THE PROBLEM: The expected output is the full data, repeated exactly, without pictures.
Start of Block
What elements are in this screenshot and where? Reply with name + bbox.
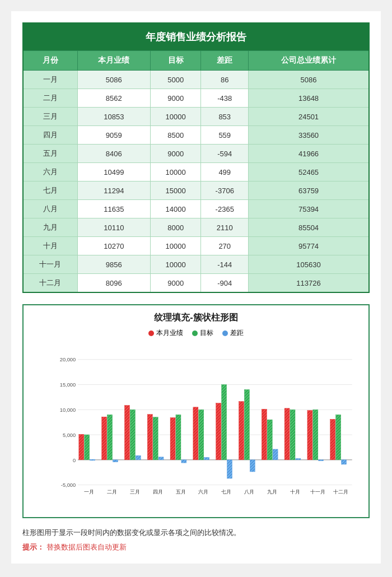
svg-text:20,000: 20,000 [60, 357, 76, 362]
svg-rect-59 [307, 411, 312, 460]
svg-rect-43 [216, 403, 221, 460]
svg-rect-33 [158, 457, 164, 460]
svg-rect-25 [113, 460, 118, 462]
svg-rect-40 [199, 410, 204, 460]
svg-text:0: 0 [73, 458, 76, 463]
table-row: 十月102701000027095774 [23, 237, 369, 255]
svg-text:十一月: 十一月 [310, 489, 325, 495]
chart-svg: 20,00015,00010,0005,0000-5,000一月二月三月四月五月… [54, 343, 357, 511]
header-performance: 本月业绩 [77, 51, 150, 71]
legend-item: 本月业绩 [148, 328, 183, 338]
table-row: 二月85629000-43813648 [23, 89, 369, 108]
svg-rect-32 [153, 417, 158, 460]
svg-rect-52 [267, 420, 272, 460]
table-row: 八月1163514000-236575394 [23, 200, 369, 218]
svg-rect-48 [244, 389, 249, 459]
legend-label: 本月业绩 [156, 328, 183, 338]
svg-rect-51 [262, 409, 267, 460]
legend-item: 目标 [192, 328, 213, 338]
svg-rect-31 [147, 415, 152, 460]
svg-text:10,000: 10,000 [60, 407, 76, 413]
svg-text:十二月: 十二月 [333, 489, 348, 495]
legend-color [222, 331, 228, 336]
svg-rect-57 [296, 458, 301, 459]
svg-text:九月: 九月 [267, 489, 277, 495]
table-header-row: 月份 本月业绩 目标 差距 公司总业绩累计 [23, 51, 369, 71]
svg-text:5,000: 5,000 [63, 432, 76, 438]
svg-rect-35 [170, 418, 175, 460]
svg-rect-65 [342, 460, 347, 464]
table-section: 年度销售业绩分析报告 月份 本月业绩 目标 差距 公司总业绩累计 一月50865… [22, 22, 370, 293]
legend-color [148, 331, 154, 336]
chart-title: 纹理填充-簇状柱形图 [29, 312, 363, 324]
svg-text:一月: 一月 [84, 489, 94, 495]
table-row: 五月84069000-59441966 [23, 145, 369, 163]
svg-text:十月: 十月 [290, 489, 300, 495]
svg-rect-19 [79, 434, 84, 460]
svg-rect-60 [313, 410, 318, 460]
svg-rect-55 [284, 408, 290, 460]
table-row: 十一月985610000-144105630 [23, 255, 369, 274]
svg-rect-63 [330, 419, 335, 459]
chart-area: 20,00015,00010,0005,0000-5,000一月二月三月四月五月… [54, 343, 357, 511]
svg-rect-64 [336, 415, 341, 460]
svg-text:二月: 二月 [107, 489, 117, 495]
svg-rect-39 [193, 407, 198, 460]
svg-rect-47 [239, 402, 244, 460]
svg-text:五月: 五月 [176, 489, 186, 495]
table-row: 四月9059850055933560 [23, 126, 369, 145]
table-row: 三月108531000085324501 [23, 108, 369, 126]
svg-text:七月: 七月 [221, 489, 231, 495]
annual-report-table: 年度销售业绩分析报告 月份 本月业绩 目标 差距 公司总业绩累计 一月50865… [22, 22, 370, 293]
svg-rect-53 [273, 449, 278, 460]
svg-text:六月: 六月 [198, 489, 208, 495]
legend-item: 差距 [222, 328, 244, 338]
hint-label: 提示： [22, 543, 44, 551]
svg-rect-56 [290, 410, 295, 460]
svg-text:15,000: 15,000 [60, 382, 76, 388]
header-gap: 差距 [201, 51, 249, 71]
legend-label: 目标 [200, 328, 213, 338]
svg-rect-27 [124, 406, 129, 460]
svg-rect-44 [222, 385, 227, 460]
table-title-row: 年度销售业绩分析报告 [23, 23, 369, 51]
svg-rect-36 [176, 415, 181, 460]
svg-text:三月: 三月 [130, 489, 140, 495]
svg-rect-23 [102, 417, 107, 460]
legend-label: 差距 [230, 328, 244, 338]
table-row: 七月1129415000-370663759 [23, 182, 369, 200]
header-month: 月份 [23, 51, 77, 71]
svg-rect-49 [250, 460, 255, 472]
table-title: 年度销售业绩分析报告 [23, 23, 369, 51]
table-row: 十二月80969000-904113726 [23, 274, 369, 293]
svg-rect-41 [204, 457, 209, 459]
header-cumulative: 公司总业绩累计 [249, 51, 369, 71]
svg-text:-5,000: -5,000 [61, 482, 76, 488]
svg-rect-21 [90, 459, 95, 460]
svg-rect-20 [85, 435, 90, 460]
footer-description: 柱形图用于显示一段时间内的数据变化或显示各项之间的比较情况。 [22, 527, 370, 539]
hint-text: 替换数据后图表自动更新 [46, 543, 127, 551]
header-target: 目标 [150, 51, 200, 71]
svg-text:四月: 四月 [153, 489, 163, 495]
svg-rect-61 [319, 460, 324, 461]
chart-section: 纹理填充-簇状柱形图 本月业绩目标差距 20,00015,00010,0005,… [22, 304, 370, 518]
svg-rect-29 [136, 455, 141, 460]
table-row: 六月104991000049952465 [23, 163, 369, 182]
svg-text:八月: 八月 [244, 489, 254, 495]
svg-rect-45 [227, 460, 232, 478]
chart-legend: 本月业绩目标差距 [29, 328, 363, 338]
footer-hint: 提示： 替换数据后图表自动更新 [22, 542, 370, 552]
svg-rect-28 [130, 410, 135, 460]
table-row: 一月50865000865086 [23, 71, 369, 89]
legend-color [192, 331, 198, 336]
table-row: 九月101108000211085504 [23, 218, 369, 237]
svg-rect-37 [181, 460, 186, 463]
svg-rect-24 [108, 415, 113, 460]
End of Block
RESULT OF THE TASK:
What elements are in this screenshot and where? Reply with name + bbox.
svg-text:20,000: 20,000 [60, 357, 76, 362]
svg-rect-59 [307, 411, 312, 460]
svg-rect-43 [216, 403, 221, 460]
svg-rect-33 [158, 457, 164, 460]
svg-rect-25 [113, 460, 118, 462]
svg-rect-40 [199, 410, 204, 460]
svg-text:0: 0 [73, 458, 76, 463]
table-row: 十月102701000027095774 [23, 237, 369, 255]
svg-text:十一月: 十一月 [310, 489, 325, 495]
chart-svg: 20,00015,00010,0005,0000-5,000一月二月三月四月五月… [54, 343, 357, 511]
header-performance: 本月业绩 [77, 51, 150, 71]
legend-item: 本月业绩 [148, 328, 183, 338]
table-row: 二月85629000-43813648 [23, 89, 369, 108]
svg-rect-32 [153, 417, 158, 460]
svg-rect-52 [267, 420, 272, 460]
table-row: 八月1163514000-236575394 [23, 200, 369, 218]
svg-rect-48 [244, 389, 249, 459]
legend-label: 本月业绩 [156, 328, 183, 338]
svg-rect-51 [262, 409, 267, 460]
legend-item: 目标 [192, 328, 213, 338]
svg-rect-31 [147, 415, 152, 460]
svg-text:10,000: 10,000 [60, 407, 76, 413]
svg-text:十二月: 十二月 [333, 489, 348, 495]
legend-color [222, 331, 228, 336]
svg-rect-57 [296, 458, 301, 459]
svg-text:九月: 九月 [267, 489, 277, 495]
table-header-row: 月份 本月业绩 目标 差距 公司总业绩累计 [23, 51, 369, 71]
svg-text:5,000: 5,000 [63, 432, 76, 438]
svg-rect-35 [170, 418, 175, 460]
svg-rect-65 [342, 460, 347, 464]
table-section: 年度销售业绩分析报告 月份 本月业绩 目标 差距 公司总业绩累计 一月50865… [22, 22, 370, 293]
legend-color [148, 331, 154, 336]
chart-title: 纹理填充-簇状柱形图 [29, 312, 363, 324]
svg-text:一月: 一月 [84, 489, 94, 495]
table-row: 五月84069000-59441966 [23, 145, 369, 163]
svg-text:十月: 十月 [290, 489, 300, 495]
svg-rect-19 [79, 434, 84, 460]
svg-rect-60 [313, 410, 318, 460]
svg-rect-55 [284, 408, 290, 460]
table-row: 十一月985610000-144105630 [23, 255, 369, 274]
svg-rect-63 [330, 419, 335, 459]
chart-area: 20,00015,00010,0005,0000-5,000一月二月三月四月五月… [54, 343, 357, 511]
svg-rect-64 [336, 415, 341, 460]
svg-text:二月: 二月 [107, 489, 117, 495]
svg-rect-39 [193, 407, 198, 460]
svg-rect-47 [239, 402, 244, 460]
svg-text:五月: 五月 [176, 489, 186, 495]
table-row: 四月9059850055933560 [23, 126, 369, 145]
table-row: 三月108531000085324501 [23, 108, 369, 126]
svg-text:七月: 七月 [221, 489, 231, 495]
annual-report-table: 年度销售业绩分析报告 月份 本月业绩 目标 差距 公司总业绩累计 一月50865… [22, 22, 370, 293]
svg-rect-53 [273, 449, 278, 460]
svg-text:六月: 六月 [198, 489, 208, 495]
legend-item: 差距 [222, 328, 244, 338]
hint-label: 提示： [22, 543, 44, 551]
svg-rect-56 [290, 410, 295, 460]
svg-text:15,000: 15,000 [60, 382, 76, 388]
header-gap: 差距 [201, 51, 249, 71]
legend-label: 目标 [200, 328, 213, 338]
svg-rect-27 [124, 406, 129, 460]
svg-rect-44 [222, 385, 227, 460]
table-title-row: 年度销售业绩分析报告 [23, 23, 369, 51]
svg-rect-36 [176, 415, 181, 460]
svg-text:三月: 三月 [130, 489, 140, 495]
svg-rect-23 [102, 417, 107, 460]
legend-label: 差距 [230, 328, 244, 338]
table-row: 七月1129415000-370663759 [23, 182, 369, 200]
header-month: 月份 [23, 51, 77, 71]
svg-rect-49 [250, 460, 255, 472]
table-title: 年度销售业绩分析报告 [23, 23, 369, 51]
table-row: 十二月80969000-904113726 [23, 274, 369, 293]
svg-rect-41 [204, 457, 209, 459]
header-cumulative: 公司总业绩累计 [249, 51, 369, 71]
svg-text:-5,000: -5,000 [61, 482, 76, 488]
svg-rect-21 [90, 459, 95, 460]
svg-rect-20 [85, 435, 90, 460]
footer-description: 柱形图用于显示一段时间内的数据变化或显示各项之间的比较情况。 [22, 527, 370, 539]
hint-text: 替换数据后图表自动更新 [46, 543, 127, 551]
header-target: 目标 [150, 51, 200, 71]
svg-text:四月: 四月 [153, 489, 163, 495]
svg-rect-61 [319, 460, 324, 461]
chart-section: 纹理填充-簇状柱形图 本月业绩目标差距 20,00015,00010,0005,… [22, 304, 370, 518]
svg-rect-29 [136, 455, 141, 460]
table-row: 六月104991000049952465 [23, 163, 369, 182]
svg-text:八月: 八月 [244, 489, 254, 495]
svg-rect-45 [227, 460, 232, 478]
chart-legend: 本月业绩目标差距 [29, 328, 363, 338]
footer-hint: 提示： 替换数据后图表自动更新 [22, 542, 370, 552]
svg-rect-28 [130, 410, 135, 460]
table-row: 一月50865000865086 [23, 71, 369, 89]
legend-color [192, 331, 198, 336]
table-row: 九月101108000211085504 [23, 218, 369, 237]
svg-rect-37 [181, 460, 186, 463]
svg-rect-24 [108, 415, 113, 460]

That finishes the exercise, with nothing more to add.